# Converting fixed base to plunge base.



## -Sam- (Sep 24, 2004)

Hi folks, I currently have a fixed base router that I use for my router table. I'm not in a big hurry to get the plunge base router yet but would at least like to know of some accessory or plans to make one. I'm just waiting until I can afford to get the _Porter-Cable _ combo kit. In the mean time, anyone know of some type of plans or accessory to make a fixed base router into a plunge base? I seen the accessory in one of the books I have but don't know where to get one. Later...


----------



## kp91 (Sep 10, 2004)

depending on the brand of router you have, a plunge base may already exist as an accessory. I have seen the individual bases for various types of routers on Ebay.

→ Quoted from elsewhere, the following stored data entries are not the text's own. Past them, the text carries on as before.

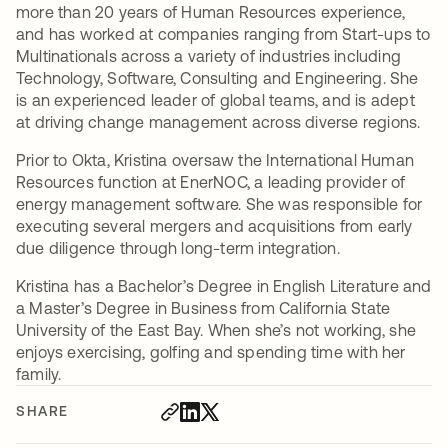
more than 20 years of Human Resources experience,
and has worked at companies ranging from Start-ups to
Multinationals across a variety of industries including
Technology, Software, Consulting and Engineering. She
is an experienced leader of global teams, and is adept
at driving change management across diverse regions.
Prior to Okta, Kristina oversaw the International Human
Resources function at EnerNOC, a leading provider of
energy management software. She was responsible for
executing several mergers and acquisitions from early
due diligence through long-term integration.
Kristina has a Bachelor’s Degree in English Literature and
a Master’s Degree in Business from California State
University of the East Bay. When she’s not working, she
enjoys exercising, golfing and spending time with her
family.
SHARE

I did a quick search, and did not find anyone with plunge base plans.
hope this helps,


----------



## ejant (Sep 10, 2004)

Go to the manufacturer of your router's web page and see what they have to offer for it.


----------



## -Sam- (Sep 24, 2004)

kp91 said:


> depending on the brand of router you have, a plunge base may already exist as an accessory. I have seen the individual bases for various types of routers on Ebay.
> 
> I did a quick search, and did not find anyone with plunge base plans.
> hope this helps,


Yeah, I did a search too and didn't find any either. But that's okay, no biggy. I was just thinking about it. I'm not in need of a plunge router yet but would still like to have one. Thanks kp91!


----------



## -Sam- (Sep 24, 2004)

ejant said:


> Go to the manufacturer of your router's web page and see what they have to offer for it.


Nope, they don't have any! But thanks though! Just a thought!


----------